The figure shows levels of plasma leptin (an indicator of fat levels) and FGF-21 (a hormone that promotes the conversion of fat into energy). Notably, the FE group has significantly lower plasma leptin than the BE group, and significantly higher FGF-21 after the OGTT began.

Conclusion

The lack of significant difference in energy intake at lunch and during the free-living period shows that if you skip breakfast, you tend to not make up the calories later in the day and simply have a calorie deficit instead. The data about the energy balances shows that fasting makes the body use more fat than usual during exercise after fasting. So as a whole, if you skip breakfast, you will tend to eat less calories that day and use more fat during short-term exercise.
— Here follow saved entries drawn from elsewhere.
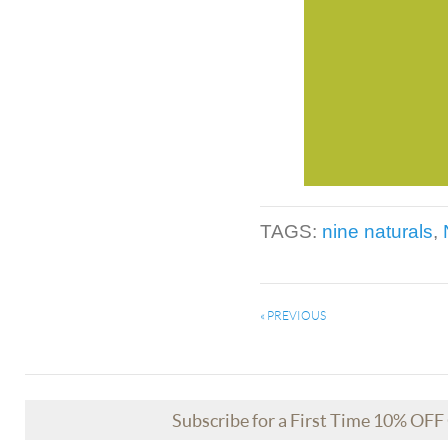
TAGS:
nine naturals
,
« PREVIOUS
Subscribe for a First Time 10% OF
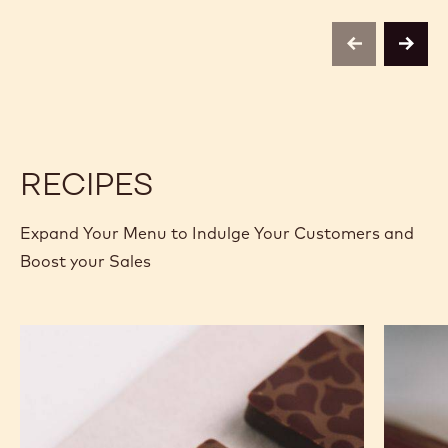
-
-
VELVET
VELVET
-
-
previous
next
2.5KG
2.5KG
CALLETS
CALLETS
RECIPES
Expand Your Menu to Indulge Your Customers and
Boost your Sales
Murcia
Carame
Orange
Peanut
Ganache
Molded
Enrobed
Bars
Bonbons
Energy deficits can be helpful for some people towards weight loss, and omitting breakfast may potentially lead to short term energy deficit.

Some limitations of the study include the demographic. Only young, fit men were targeted, and it's unclear if the same trends would hold true in other groups of people. Furthermore, the food given to participants was specifically picked out, and perhaps different results would follow if different foods were given.